Boyle, an All Star from the previous year, missed the campaign after a viral problem with a nerve in his shoulder left him immobilised. His absence was a huge loss to Donegal, especially in the Ulster final when his opportunism might well have won the day.
"It was horrible to miss the defence of the Ulster and All-Ireland titles. Of course there was no 'back door' then, so we were gone after losing the Ulster final. Not that I would have made it back anyway," said Boyle.

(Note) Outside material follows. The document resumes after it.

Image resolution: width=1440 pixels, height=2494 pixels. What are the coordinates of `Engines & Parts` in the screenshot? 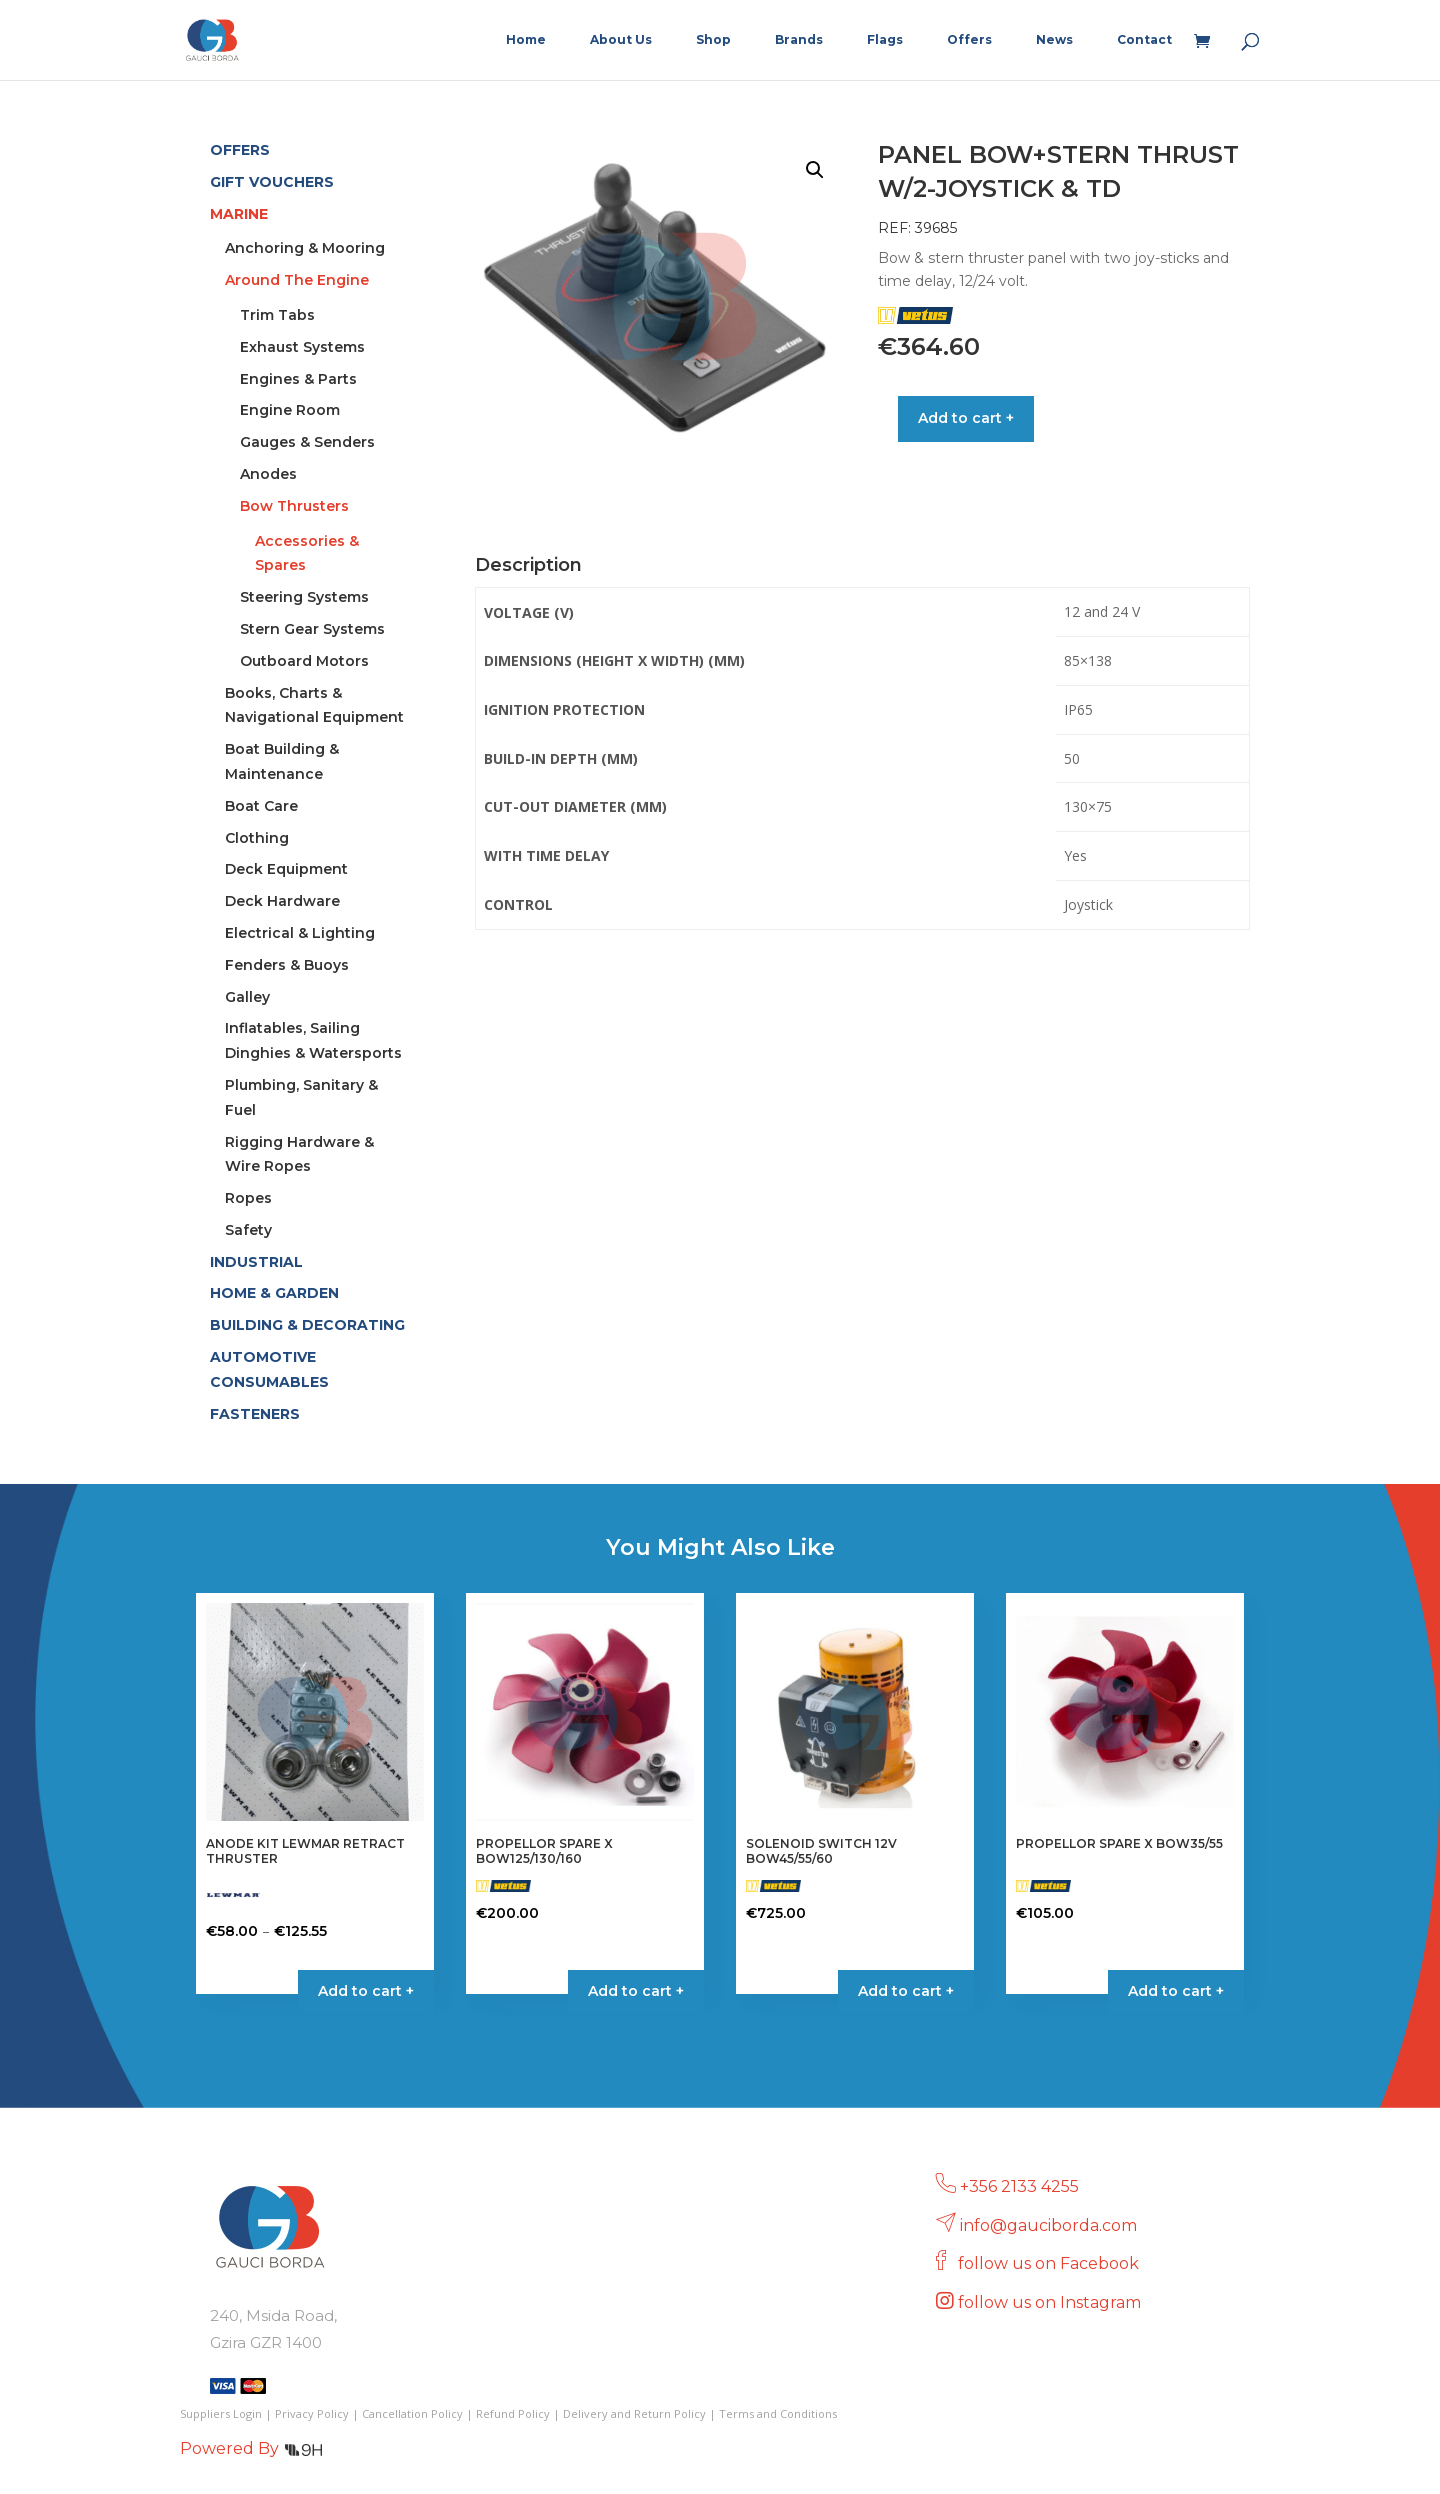 It's located at (298, 379).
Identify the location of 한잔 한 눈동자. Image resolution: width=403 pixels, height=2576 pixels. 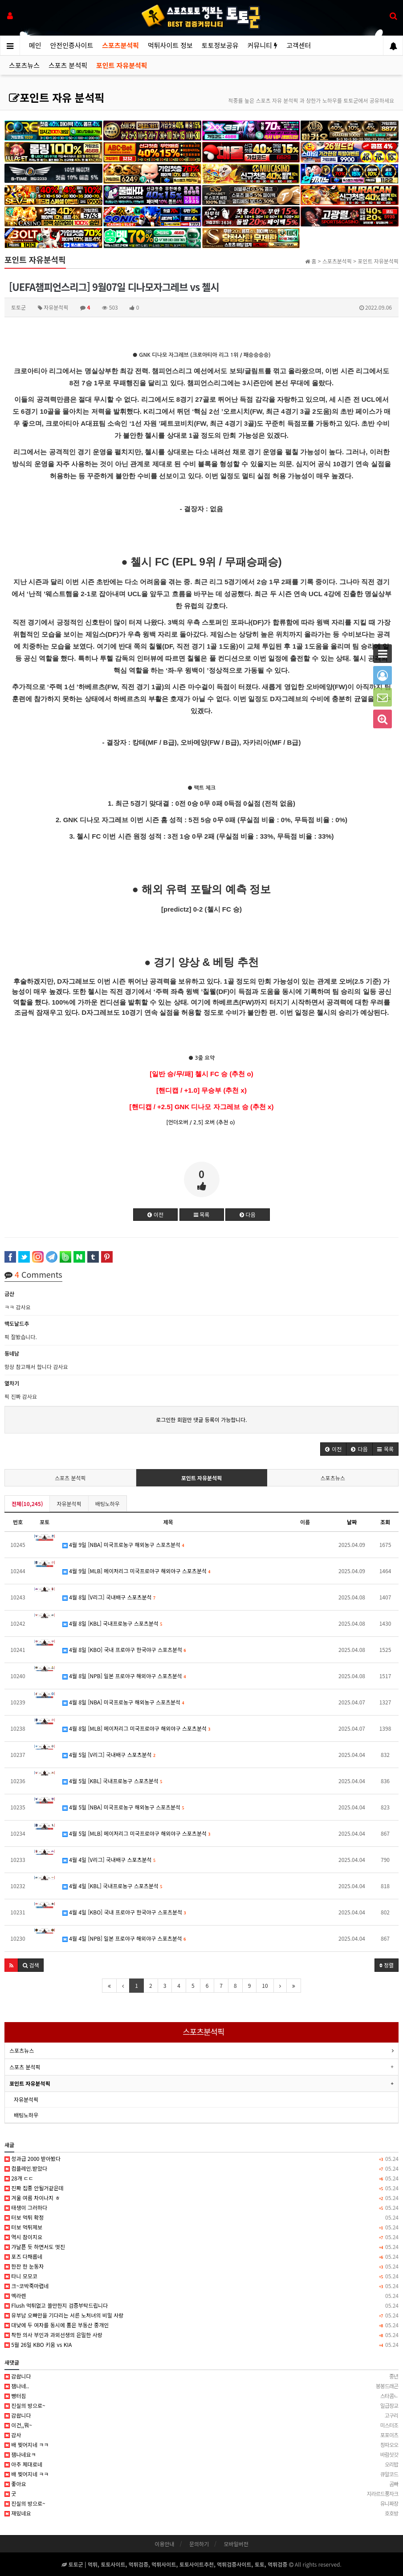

He is disappointed by the number of one-sided games outside of Ulster this year and fears that if it continues, it will lead to a drop in interest in the provincial championships in the longer term.
"We're still getting competitive games in Ulster, but elsewhere has been poor. The danger is that people will start thinking that the championship doesn't begin until the August Bank Holiday weekend when eight teams play in the quarter-finals," he said.
For now though, it's all about Donegal's attempt to stay on line to achieve a historic Ulster treble.
Said Boyle: "I'd expect the lads will beat Down, but it's no foregone conclusion. It never is against Down and you must remember we will be without Karl (Lacey) and Neil (Gallagher). They will be big losses."